For an honest answer though, I have a Nvidia 7600 GT on PCI-E 16x. Runs __anything__ graphics related like a champ.

----------

## leosgb

Last night I could even notice some horizontal lines. When I play a dvd from my portable player on my tv there are no lines. The image is perfect. I am suspecting that the on board tv output is very low end and wont be able to produce a decent image in my 36 inch tv (not HD). The difference is huge from the computer (ASUS A8N-VM CSM motherboard, using on board graphics) and from my phillips dvd player.

I am going to check out other nvidia cards around here and see if I can get something else to make a test.

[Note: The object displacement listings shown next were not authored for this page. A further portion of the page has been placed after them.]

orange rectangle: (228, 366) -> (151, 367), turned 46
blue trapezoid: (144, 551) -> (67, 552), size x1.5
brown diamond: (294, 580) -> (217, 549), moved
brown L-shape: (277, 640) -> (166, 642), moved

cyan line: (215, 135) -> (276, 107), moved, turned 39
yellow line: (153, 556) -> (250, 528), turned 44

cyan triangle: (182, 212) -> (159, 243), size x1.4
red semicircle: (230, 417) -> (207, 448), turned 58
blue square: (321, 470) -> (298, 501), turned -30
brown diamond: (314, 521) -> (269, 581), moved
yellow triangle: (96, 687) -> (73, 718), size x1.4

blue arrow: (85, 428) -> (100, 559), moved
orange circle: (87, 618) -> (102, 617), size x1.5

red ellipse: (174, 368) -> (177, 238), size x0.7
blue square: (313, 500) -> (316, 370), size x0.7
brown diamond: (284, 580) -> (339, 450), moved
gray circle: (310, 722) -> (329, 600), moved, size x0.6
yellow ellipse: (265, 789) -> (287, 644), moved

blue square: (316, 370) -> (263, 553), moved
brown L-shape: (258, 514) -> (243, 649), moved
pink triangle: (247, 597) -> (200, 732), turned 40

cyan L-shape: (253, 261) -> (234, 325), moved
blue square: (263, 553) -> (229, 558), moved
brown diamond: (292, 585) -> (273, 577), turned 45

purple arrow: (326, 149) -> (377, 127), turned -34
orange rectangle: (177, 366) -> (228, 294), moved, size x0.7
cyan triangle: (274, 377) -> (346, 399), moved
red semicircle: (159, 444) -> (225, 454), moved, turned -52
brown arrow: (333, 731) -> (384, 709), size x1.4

Thanks for the suggestion.

----------

## leosgb

A follow up on my setup: a few weeks ago I did something (I am not sure what but it was during my nvidia settings tests) that broke my vnc server. Basically what happens now is that when I try to launch a session from any computer in my network (including the server itself) my whole X session is restarted.

I cant find any messages in my logs but maybe I am just looking at the wrong place.

I just tried to re-emerge vnc again as per how-to but it didnt help.

Does anyone know what might be causing this? In my clients I get a message saying that the connection was refused (but what acutally happens is that the X was restarted).

I appreciate any help.

Thank you in advance.

---UPDATED----

I just got this:

/var/log/kdm.log

 *Quote:*   

> 
> 
> Wed Apr 16 22:33:52 2008
> 
>  vncext:      VNC extension running!
> ...

 

----------